Consecutive patients with HF (N = 35) who underwent clinically indicated CRT, cardiopulmonary exercise testing and carbon dioxide (CO) chemosensitivity by rebreathe before and 4-6 months after CRT were included in this post hoc analysis. With CRT, EOV scores improved in 22 patients (63%). In these patients, left ventricular ejection fraction, left atrial volume, brain natriuretic peptide concentration, and CO chemosensitivity significantly improved after CRT (P < 0.05). Furthermore, minute ventilation per unit CO production significantly decreased, and end-tidal CO increased at rest and at peak exercise post-CRT. Multiple regression analysis showed only the change of CO chemosensitivity to be significantly associated with the improvement of the EOV score (b = 0.64; F = 11.3; P = 0.004). In the group without EOV score improvement (n = 13), though left ventricular ejection fraction significantly increased with CRT (P = 0.015), no significant changes in ventilation or gas exchange were observed.

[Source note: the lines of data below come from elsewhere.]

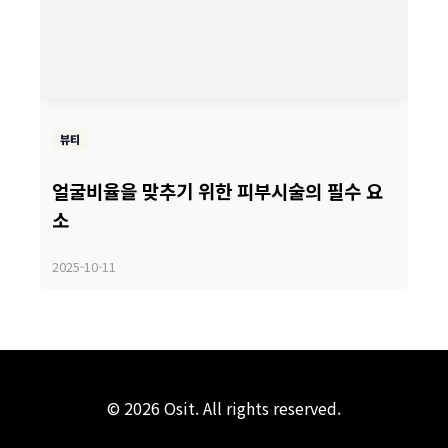
뷰티
얼굴비율을 맞추기 위한 피부시술의 필수 요
소
2025-10-11
© 2026 Osit. All rights reserved.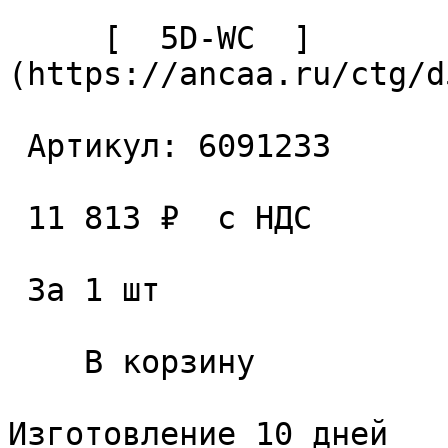
     [  5D-WC  ]
(https://ancaa.ru/ctg/d
 Артикул: 6091233 

 11 813 ₽  с НДС  

 За 1 шт 

    В корзину   

Изготовление 10 дней
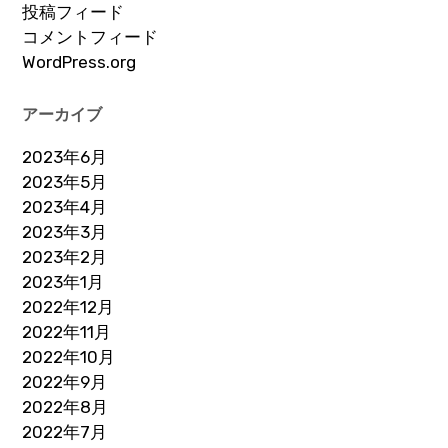
投稿フィード
コメントフィード
WordPress.org
アーカイブ
2023年6月
2023年5月
2023年4月
2023年3月
2023年2月
2023年1月
2022年12月
2022年11月
2022年10月
2022年9月
2022年8月
2022年7月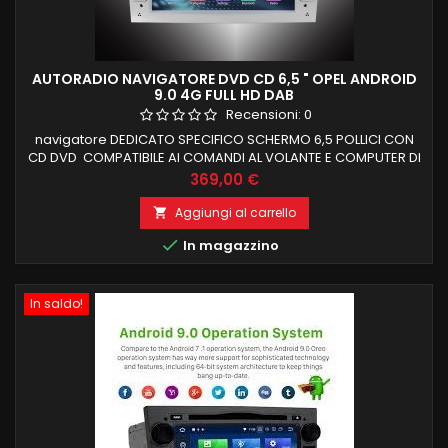
AUTORADIO NAVIGATORE DVD CD 6,5 " OPEL ANDROID
9.0 4G FULL HD DAB
Recensioni:
0
navigatore DEDICATO SPECIFICO SCHERMO 6,5 POLLICI CON
CD DVD COMPATIBILE AI COMANDI AL VOLANTE E COMPUTER DI
BORDO COLORE MASCHERINA GRIGIO SILVER, NERO O
Prezzo
369,00 €
ANTRACITE OPEL ASTRA , ZAFIRA ,ANTARA, VECTRA, VIVARO,
MERIVA Android 9 , il top in commercio 2 GB RAM 32 GB ROM
Aggiungi al carrello

ANDROID 9.0 FUNZIONE MIRRORLINK COMPATIBILE MODULO

In magazzino
DAB+WIFI INTEGRATO BLUETOOTH...
In saldo!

The EOV score was mitigated by CRT and was associated with decreased CO chemosensitivity.
运动性振荡通气(EOV)是通气控制系统不稳定的结果,在晚期心力衰竭(HF)患者中很常见;它与不良预后相关。本研究的目的是评估心脏再同步治疗(CRT)对振荡通气的影响,该影响通过拟议的EOV评分进行量化。
本事后分析纳入了35例接受临床指征CRT的HF患者,在CRT前及CRT后4 - 6个月进行心肺运动试验和通过重复呼吸测定二氧化碳(CO)化学敏感性。接受CRT后,22例患者(63%)的EOV评分有所改善。在这些患者中,CRT后左心室射血分数、左心房容积、脑钠肽浓度和CO化学敏感性显著改善(P < 0.05)。此外,单位CO产生的分钟通气量显著降低,CRT后静息和运动峰值时的呼气末CO增加。多元回归分析显示,只有CO化学敏感性的变化与EOV评分的改善显著相关(b = 0.64;F = 11.3;P = 0.004)。在EOV评分未改善的组(n = 13)中,尽管CRT使左心室射血分数显著增加(P = 0.015),但未观察到通气或气体交换有显著变化。
CRT可减轻EOV评分,且与CO化学敏感性降低相关。